The dialysis method represents a fundamentally reliable approach for FT₄ measurements, although it causes a dilution (1:13 in the Nichols kit); the effect of this dilution on FT₄ determinations is difficult to assess if binding competitors are present (2). The transplanted patients were heparin treated. Heparin is known to induce, in vivo, a release of lipoprotein lipase from the vascular endothelium. The lipolytic activity of this enzyme in vivo, and/or in vitro during sample storage and assay, leads to an increase in the serum concentration of nonesterified free fatty acids (NEFAs), which are binding competitors of T₄, and consequently to an increase in FT₄ (8). The production of NEFAs is negligible during storage at -20 °C, but it could be particularly marked during the overnight dialysis step at 37 °C. Like ED, the GammaCoat assay is based on a sound physicochemical basis, and it has been shown to give values in close agreement with those of ED in many states, such as high and low binding protein concentrations, autoantibodies, low total T₄, and nonthyroidal illness (9). Against ED, the GammaCoat assay has the advantage of involving a much shorter incubation time at 37 °C (20 min instead of 16 h), which should limit the generation of NEFAs in vitro. Increased FT₄ results were also frequent with the GammaCoat assay: eight results were above the upper reference limit. Therefore, increased ED FT₄ values should not be considered an in vitro artifact resulting from prolonged dialysis at 37 °C, but they may be a reflection of in vivo hyperthyroxinemia.

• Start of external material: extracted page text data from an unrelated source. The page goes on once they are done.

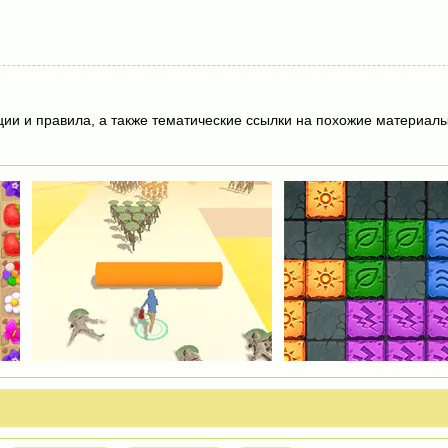
ции и правила, а также тематические ссылки на похожие материалы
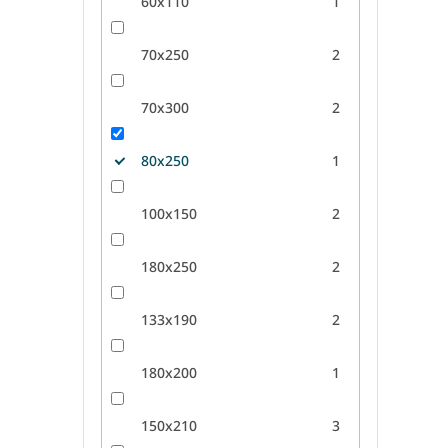
60x110
1
70x250
2
70x300
2
80x250
1
100x150
2
180x250
2
133x190
2
180x200
1
150x210
3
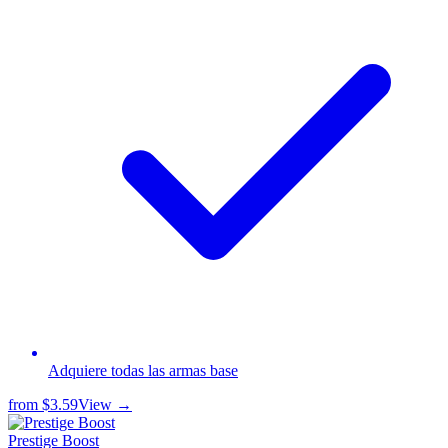
Adquiere todas las armas base
from
$3.59
View →
Prestige Boost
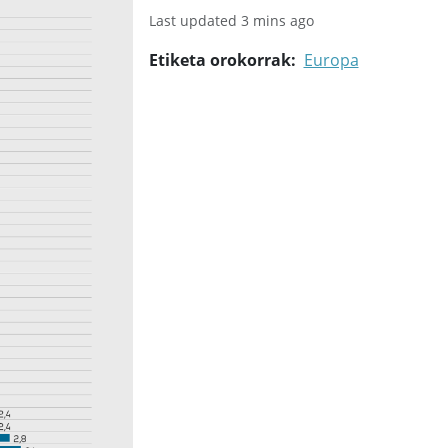
Last updated 3 mins ago
Etiketa orokorrak
Europa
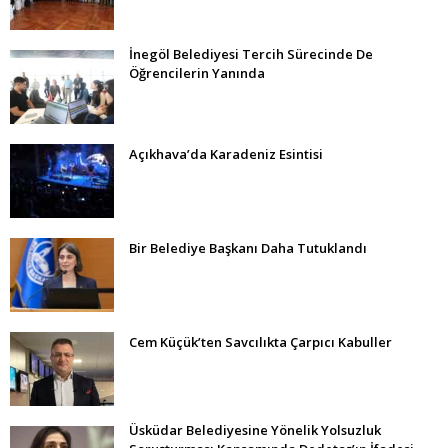
İnegöl Belediyesi Tercih Sürecinde De
Öğrencilerin Yanında
Açıkhava’da Karadeniz Esintisi
Bir Belediye Başkanı Daha Tutuklandı
Cem Küçük’ten Savcılıkta Çarpıcı Kabuller
Üsküdar Belediyesine Yönelik Yolsuzluk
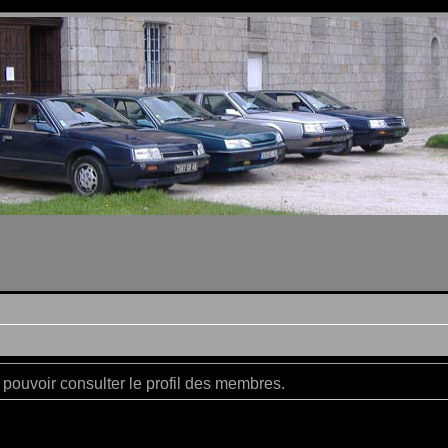
pouvoir consulter le profil des membres.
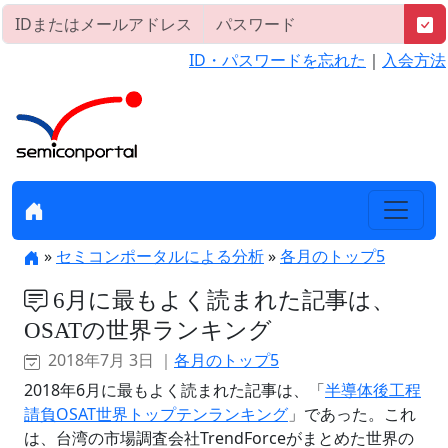
ID・パスワードを忘れた
｜
入会方法
»
セミコンポータルによる分析
»
各月のトップ5
6月に最もよく読まれた記事は、
OSATの世界ランキング
2018年7月 3日 ｜
各月のトップ5
2018年6月に最もよく読まれた記事は、「
半導体後工程
請負OSAT世界トップテンランキング
」であった。これ
は、台湾の市場調査会社TrendForceがまとめた世界の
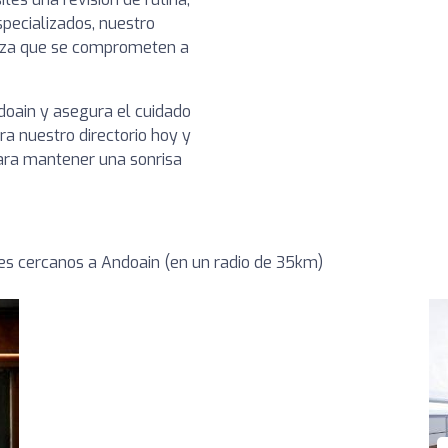
pecializados, nuestro
ianza que se comprometen a
doain y asegura el cuidado
a nuestro directorio hoy y
para mantener una sonrisa
s cercanos a Andoain (en un radio de 35km)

Among the other four FT₄ assays, only the Vitros ECI showed an acceptable concordance with ED results. This new labeled-antibody assay, like ED, has been shown to be free of biases that depend on the serum binding capacity and does not include albumin in the assay reagents to buffer the effects of NEFAs (10). The other two labeled-antibody assays, the Elecsys and Amerlex-MAB, include albumin in their reagents. Albumin can induce negative biases when the serum binding capacity is reduced, as it is in sera from patients with nonthyroidal illnesses (10). The ADVIA Centaur FT₄ reagents do not contain albumin. The negative bias observed with this method might be related to the sensitivity of the labeled analog to variations in serum albumin concentrations. The ADVIA Centaur analog is a high-molecular weight analog, IgG-T₄ complex labeled with acridinium ester. In general, macromolecular analogs are not considered albumin-dependent, and they do not have the marked drawbacks of low-molecular weight radioactive analogs (11). However, it has been shown that, contrary to the Vitros ECI, the Chiron ACS:180 FT₄, a previous formulation of ADVIA Centaur reagents, yielded decreased FT₄ values when the serum binding capacity was reduced by dilution (5)(12) and yielded only moderately increased FT₄ values when a competitor such as furosemide was added to serum (13). Our results are consistent with the sensitivity of the ADVIA Centaur assay to the serum binding capacity. The dependence on the serum binding capacity of the ADVIA Centaur kit, the Amerlex-MAB kit, and to a lesser extent the Elecsys kit, may also explain the decreased FT₄ measurements observed with these three kits: the number of FT₄ results below the lower limit of the reference interval for each kit were three, four, and one, respectively.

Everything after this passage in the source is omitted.